What do you suppose an unsmoked 1935 Dunhill, complete with original box and sock would go for? $2000? $4000? What's so amazing about $300 for a Parker?
Yes it was set up to handle what Dunhill referred to as its "failings". What exactly does that mean? Does it mean that the wood was bad? Ofcourse not. Maybe the block didn't have the kind of figure that met Dunhill's metric. The pipe shaped from that block at the Parker facility might have turned out to be an exceptional piece.

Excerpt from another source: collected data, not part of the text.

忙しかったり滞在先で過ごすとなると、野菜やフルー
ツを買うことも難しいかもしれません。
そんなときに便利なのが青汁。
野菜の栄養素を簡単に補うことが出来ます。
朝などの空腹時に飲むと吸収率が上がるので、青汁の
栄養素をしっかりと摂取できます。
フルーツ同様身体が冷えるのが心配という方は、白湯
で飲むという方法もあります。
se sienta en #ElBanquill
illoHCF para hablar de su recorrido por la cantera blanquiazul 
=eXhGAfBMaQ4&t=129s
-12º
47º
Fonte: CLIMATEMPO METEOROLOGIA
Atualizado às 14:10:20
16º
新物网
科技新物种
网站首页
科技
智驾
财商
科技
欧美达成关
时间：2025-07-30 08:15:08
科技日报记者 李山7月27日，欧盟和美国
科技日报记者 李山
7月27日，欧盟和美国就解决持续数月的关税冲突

We know that Parker made pipes from wood that weren't Dunhill leavings. They bought wood on the open market as well. We know that some of those failings, when fully shaped, went back to Dunhill because the process of removing the "offending" wood revealed a pipe of top notch quality. They didn't just make "seconds".

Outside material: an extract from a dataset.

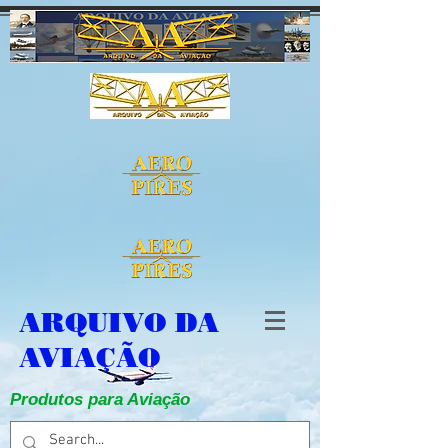
ARQUIVO DA
AVIAÇÃO
Produtos para Aviação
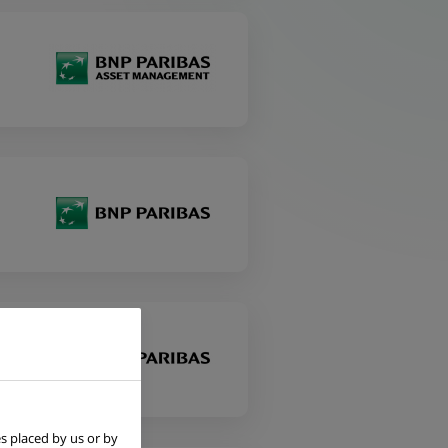
s placed by us or by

Of all the top makers, only two were known to control their briar from the ground to the counter, Barling, and for a while, Comoy. Everyone else bought from brokers, including Dunhill.

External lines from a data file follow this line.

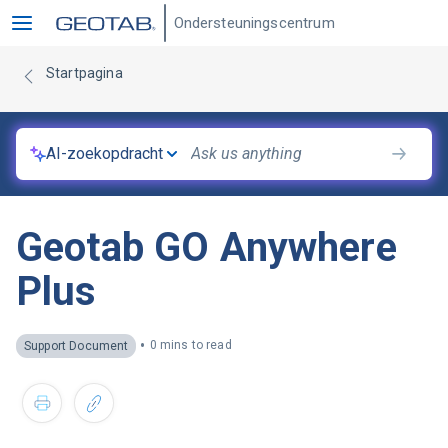
Ondersteuningscentrum
Startpagina
AI-zoekopdracht
Geotab GO Anywhere
Plus
•
0 mins to read
Support Document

The rules for "collectors" are different from the mass market. Depending on their focus of interest they are pursuing the best available examples, and unsmoked vintage pipes are a rarity amongst rarities. People who love Parkers, and there are a lot of them, are going to pay for something that might become a centerpiece of a collection.
All things considered, $300, or even twice that, for an unsmoked Parker from the 1930's, in a complete set up, isn't much of a stretch.